Einatmen! Ausatmen!
Ein Versuch, der Kunst Werner Reiterers in Kürze beizukommen
Möglicherweise würde es der Kunst Werner Reiterers, für die er heute geehrt wird, eher entsprechen, wenn ich Sie, sehr geehrte Damen und Herren, jetzt mit dem Inhalt seines Raumprojekts von 1997 konfrontieren und auffordern würde: „Holen Sie tief Atem und tragen Sie die Luft in den nächsten Raum“. Dann wären wir alle mitten im Geschehen einer scheinbar krausen künstlerischen Welt, in der uns sinnliche Ironie und tiefere Bedeutung die Orientierungspunkte liefern. Stattdessen trete ich – ganz in der Art eines monologisierenden Studenten (sprich: Absolventen) der Kunstgeschichte, der sich unter einem Sockel (sprich: hinter einem Rednerpult) befindet (Titel eines Reiterer-Objekts) – vor Sie hin und versuche, eine vorläufige Bilanz über ein seit Jahren aufregendes Werk zu ziehen.
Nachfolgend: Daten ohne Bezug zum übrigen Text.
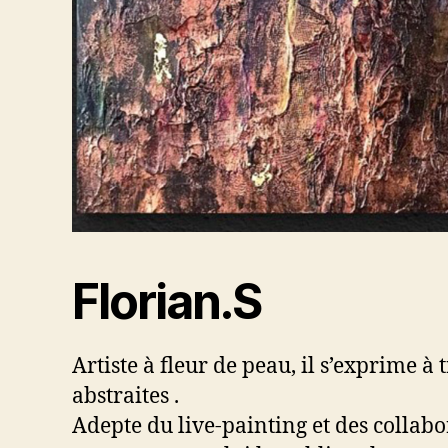
Florian.S
Artiste à fleur de peau, il s’exprime à 
abstraites .
Adepte du live-painting et des collabo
Vielleicht kann uns ein Projekt aus vielen weiteren möglichen Arbeiten eine beispielhafte Vorstellung davon liefern, warum das Werk von Werner Reiterer in den letzten Jahren eine derartige Aufmerksamkeit im internationalen Kunstgeschehen erregte. Der Künstler höhlt nicht nur Gebäude, er höhlt unsere ästhetischen und gedanklichen Vorstellungen aus.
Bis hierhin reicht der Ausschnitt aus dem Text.